13

They emerged into the street, the sodium lights bright after the dim apartment. Gideon blinked, tried to adjust his eyes.

“Ten days,” said Fordyce, shaking his head. “Do you think they’ll still try to maintain that schedule after all this?”

Gideon said, “I think it’s quite possible they might accelerate it.”

“Jesus Christ.” A chopper passed over, flying low, trailing a net of radiation detectors, and Gideon could hear and see the lights of others hovering in the sky over various parts of the city.

“They’re looking for the terrorists’ lab,” said Fordyce. “How far do you think Chalker could have gone, irradiated like that?”

“Not far. Quarter mile, at most.”

They had almost reached the barriers. Gideon pulled off his respirator and said, “Let’s keep the suits.”

Fordyce looked at him steadily. “I’m beginning to think you like stirring the pot.”

“We’ve got ten days. So, yeah, let’s stir the pot. Vigorously.”

“So what do we need the suits for?”

“To get our asses into the terrorists’ lab. Which we are going to go looking for—right now. The warehouses of Long Island City are right across Queens Boulevard—that’s an obvious place to start. I’m telling you, after getting irradiated, Chalker couldn’t have gone far from the scene of the accident. He was barely mobile.”

Fordyce at least didn’t say no. They reached the car, pulled off the suits, and tossed them in the back. Gideon kept the communications device, tucking it into his pocket and retaining the earbud, so that he could listen in on the chatter. Fordyce fired up the vehicle. As they moved beyond the barriers and eased through the rubberneckers—incredible they were still out at three AM—a change began to take place in the crowd. There was a movement, a wave of fear, even panic.

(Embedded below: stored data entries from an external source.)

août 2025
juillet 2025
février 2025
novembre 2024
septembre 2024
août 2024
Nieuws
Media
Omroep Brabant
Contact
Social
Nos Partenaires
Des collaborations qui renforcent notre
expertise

People started moving away, slowly at first, and then faster. There were shouts and a few screams, and they began to run.

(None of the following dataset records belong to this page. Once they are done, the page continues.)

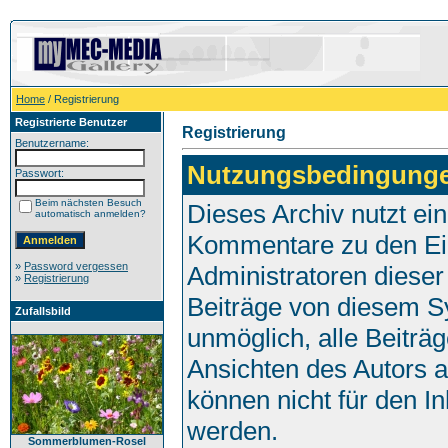
Home
/ Registrierung
Registrierte Benutzer
Registrierung
Benutzername:
Nutzungsbedingung
Passwort:
Beim nächsten Besuch
Dieses Archiv nutzt e
automatisch anmelden?
Kommentare zu den Ei
»
Password vergessen
Administratoren dieser
»
Registrierung
Beiträge von diesem Sy
Zufallsbild
unmöglich, alle Beiträg
Ansichten des Autors 
können nicht für den I
werden.
Sommerblumen-Rosel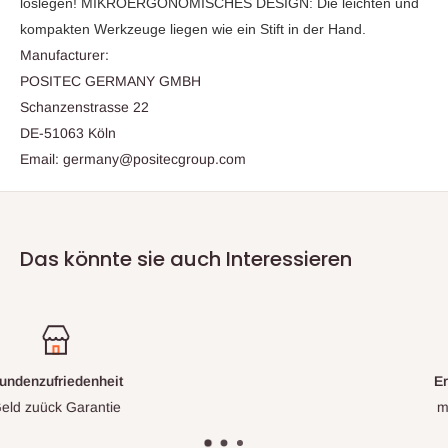
loslegen! MIKROERGONOMISCHES DESIGN: Die leichten und
kompakten Werkzeuge liegen wie ein Stift in der Hand.
Manufacturer:
POSITEC GERMANY GMBH
Schanzenstrasse 22
DE-51063 Köln
Email: germany@positecgroup.com
Das könnte sie auch Interessieren
Erstklassiger Support
mit eigener Werkstatt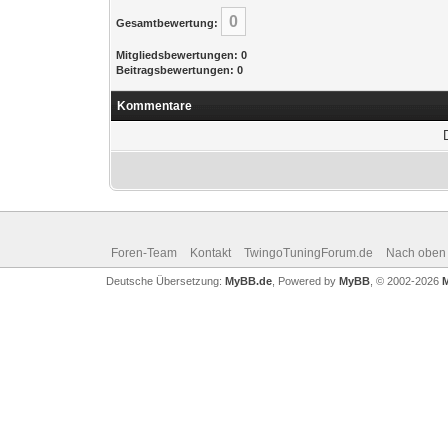
0
Gesamtbewertung:
Mitgliedsbewertungen: 0
Beitragsbewertungen: 0
Kommentare
Foren-Team
Kontakt
TwingoTuningForum.de
Nach oben
Deutsche Übersetzung:
MyBB.de
, Powered by
MyBB
, © 2002-2026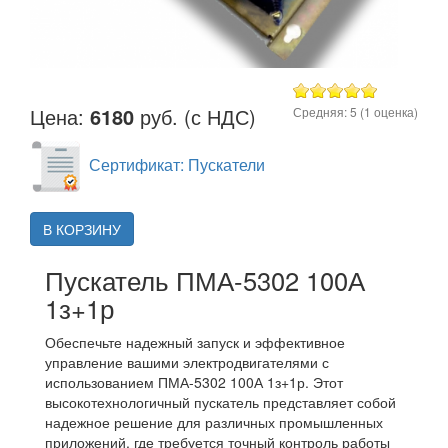
Цена:
6180
руб. (с НДС)
Средняя:
5
(
1
оценка)
Сертификат: Пускатели
В КОРЗИНУ
Пускатель ПМА-5302 100А
1з+1р
Обеспечьте надежный запуск и эффективное
управление вашими электродвигателями с
использованием ПМА-5302 100А 1з+1р. Этот
высокотехнологичный пускатель представляет собой
надежное решение для различных промышленных
приложений, где требуется точный контроль работы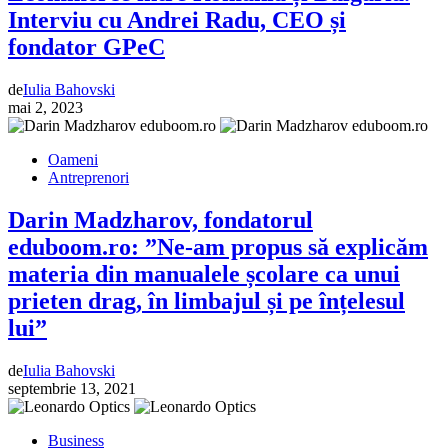
Interviu cu Andrei Radu, CEO și
fondator GPeC
de
Iulia Bahovski
mai 2, 2023
Oameni
Antreprenori
Darin Madzharov, fondatorul
eduboom.ro: ”Ne-am propus să explicăm
materia din manualele școlare ca unui
prieten drag, în limbajul și pe înțelesul
lui”
de
Iulia Bahovski
septembrie 13, 2021
Business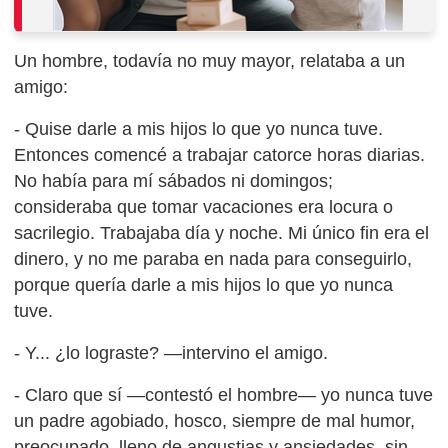
Un hombre, todavía no muy mayor, relataba a un
amigo:
- Quise darle a mis hijos lo que yo nunca tuve.
Entonces comencé a trabajar catorce horas diarias.
No había para mí sábados ni domingos;
consideraba que tomar vacaciones era locura o
sacrilegio. Trabajaba día y noche. Mi único fin era el
dinero, y no me paraba en nada para conseguirlo,
porque quería darle a mis hijos lo que yo nunca
tuve.
- Y... ¿lo lograste? —intervino el amigo.
- Claro que sí —contestó el hombre— yo nunca tuve
un padre agobiado, hosco, siempre de mal humor,
preocupado, lleno de angustias y ansiedades, sin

“What the hell’s going on?” Fordyce said.

Gideon rolled down the window. “Hey, you, what’s happening? Hey!”

A scruffy teenager on a skateboard careened past them, and others streamed by. A man came huffing up, face red, and seized the rear car door handle, yanking open the door.

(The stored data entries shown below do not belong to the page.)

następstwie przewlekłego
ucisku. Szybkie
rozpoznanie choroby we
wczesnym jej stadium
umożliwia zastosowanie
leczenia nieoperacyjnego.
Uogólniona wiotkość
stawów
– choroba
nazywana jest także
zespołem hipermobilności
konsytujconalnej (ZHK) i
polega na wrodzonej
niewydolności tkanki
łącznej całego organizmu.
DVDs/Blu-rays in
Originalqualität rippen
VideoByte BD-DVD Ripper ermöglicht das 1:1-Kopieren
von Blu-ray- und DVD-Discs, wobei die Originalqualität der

“What’s going on?” Gideon shouted.

“Let me in!” he cried. “They’ve got a bomb!”

Gideon reached back, shoved him out. “Find another car.”

“They’re going to nuke the city!” the man cried, coming forward again. “Let me in!”

“Who?”

“The terrorists! It’s all over the news!” He lunged again at the car as Gideon slammed the door, Fordyce shooting the locks.

The man pounded on the windows with sweaty fists. “We’ve got to get out of the city! I’ve got money. Help me! Please!”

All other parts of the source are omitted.